Cannes peut se révéler un juge impitoyable, c’est bien connu, et en cette soirée du 12 mai 2018, l’accueil est sans pardon. Il en faut plus, cependant, pour démonter l’actrice, conséquente pour le coup, elle qui considère que le message porté par un film est ce qui prime à l’heure des choix, précisant qu’« un bon scénario est la graine, le réalisateur représentant en quelque sorte la terre fertile dans laquelle elle va pousser pour, on l’espère, donner un arbre sain. » On la découvre ainsi le surlendemain tour à tour radieuse, espiègle, vive, réfléchie; enjouée et complice aussi, comme lorsqu’elle sort son smartphone pour prendre une photo des quelques journalistes agglutinés autour d’elle pour la circonstance. « Les Filles du soleil est le premier film de guerre réalisé par une femme, il n’y a pas de précédent. Wonder Woman, bien sûr, mais c’est différent. Nous ne sommes pas habitués à voir des femmes partir en guerre ni se battre, notre esprit est conditionné à voir des hommes au combat.
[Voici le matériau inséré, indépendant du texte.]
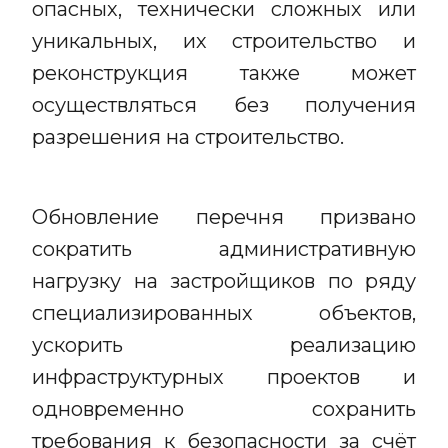
опасных, технически сложных или
уникальных, их строительство и
реконструкция также может
осуществляться без получения
разрешения на строительство.
Обновление перечня призвано
сократить административную
нагрузку на застройщиков по ряду
специализированных объектов,
ускорить реализацию
инфраструктурных проектов и
одновременно сохранить
требования к безопасности за счёт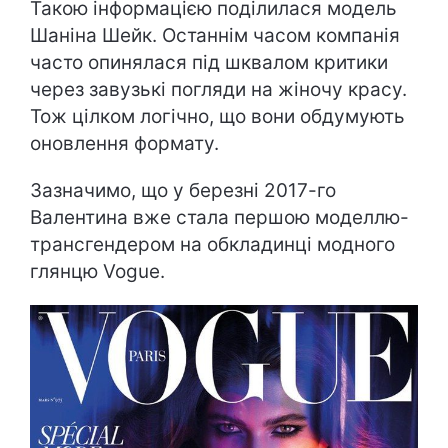
Такою інформацією поділилася модель
Шаніна Шейк. Останнім часом компанія
часто опинялася під шквалом критики
через завузькі погляди на жіночу красу.
Тож цілком логічно, що вони обдумують
оновлення формату.
Зазначимо, що у березні 2017-го
Валентина вже стала першою моделлю-
трансгендером на обкладинці модного
глянцю Vogue.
Menée par des femmes, la guerre n’est pas la même. La question n’est pas de savoir si elles se battent mieux ou moins bien, mais ce sera un autre combat, les femmes ne peuvent pas pisser debout, c’est aussi simple que cela. Nous sommes rompus à voir une façon mâle de faire la guerre, d’où sans doute cette irritation: ce film prend des volées de bois vert en raison de son caractère inédit. Mais j’ai la conviction qu’il va engendrer quelque chose. Il est en première ligne, donc il essuie un feu nourri de critiques, mais on fera d’autres films de ce type, et nous allons nous y habituer. Qui aurait pensé, il y a quelques années de cela, de l’ampleur que prendrait le mouvement #MeToo? »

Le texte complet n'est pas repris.